- _WHAT IS BEING ASKED_
Identify all lines below that hold "năng" and collect them.

Saved entries
____________
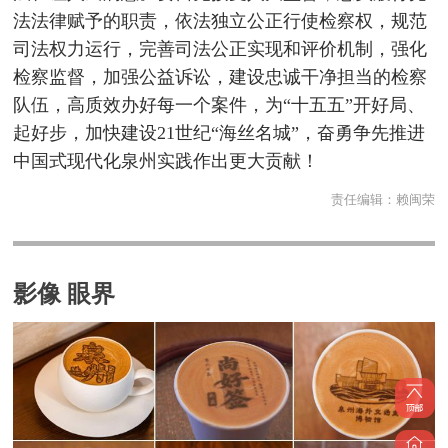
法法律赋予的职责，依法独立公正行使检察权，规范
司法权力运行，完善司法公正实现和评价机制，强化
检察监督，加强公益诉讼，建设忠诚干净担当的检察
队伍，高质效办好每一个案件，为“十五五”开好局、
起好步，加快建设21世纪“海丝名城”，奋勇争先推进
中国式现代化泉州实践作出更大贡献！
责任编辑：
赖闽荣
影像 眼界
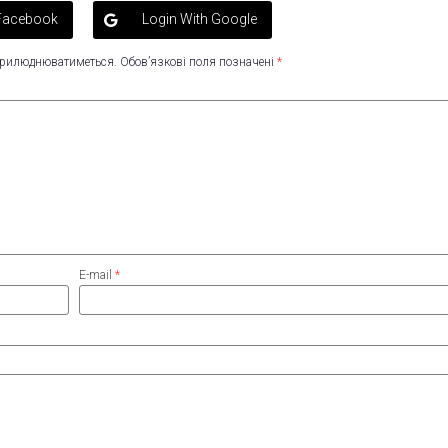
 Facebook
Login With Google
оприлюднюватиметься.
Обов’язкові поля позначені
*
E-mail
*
____________
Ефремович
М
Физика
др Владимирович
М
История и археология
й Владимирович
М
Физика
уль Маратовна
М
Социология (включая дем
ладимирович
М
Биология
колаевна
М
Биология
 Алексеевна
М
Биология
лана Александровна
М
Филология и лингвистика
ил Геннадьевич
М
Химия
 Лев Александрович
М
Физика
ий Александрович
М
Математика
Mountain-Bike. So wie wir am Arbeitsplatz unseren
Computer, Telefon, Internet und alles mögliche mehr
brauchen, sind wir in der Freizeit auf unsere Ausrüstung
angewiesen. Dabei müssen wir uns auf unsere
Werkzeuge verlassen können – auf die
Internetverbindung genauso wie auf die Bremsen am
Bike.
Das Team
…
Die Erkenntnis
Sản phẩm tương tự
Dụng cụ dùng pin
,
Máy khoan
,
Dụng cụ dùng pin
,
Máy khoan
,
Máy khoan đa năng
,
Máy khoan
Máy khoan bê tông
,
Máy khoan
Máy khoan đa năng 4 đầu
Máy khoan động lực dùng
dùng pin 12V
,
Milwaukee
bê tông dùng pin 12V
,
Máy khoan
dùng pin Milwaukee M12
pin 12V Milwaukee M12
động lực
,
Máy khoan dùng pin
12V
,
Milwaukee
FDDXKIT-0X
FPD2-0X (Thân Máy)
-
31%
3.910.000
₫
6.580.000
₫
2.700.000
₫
____________
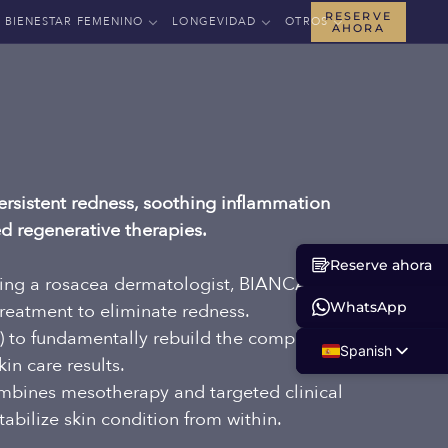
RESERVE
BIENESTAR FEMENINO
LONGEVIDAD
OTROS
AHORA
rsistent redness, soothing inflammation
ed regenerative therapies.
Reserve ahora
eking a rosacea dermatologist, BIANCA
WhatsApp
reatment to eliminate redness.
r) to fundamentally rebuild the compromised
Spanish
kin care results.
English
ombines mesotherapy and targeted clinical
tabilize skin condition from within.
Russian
____________
- _TASK ANSWER_
Máy khoan đa năng
Máy khoan đa năng 4 đầu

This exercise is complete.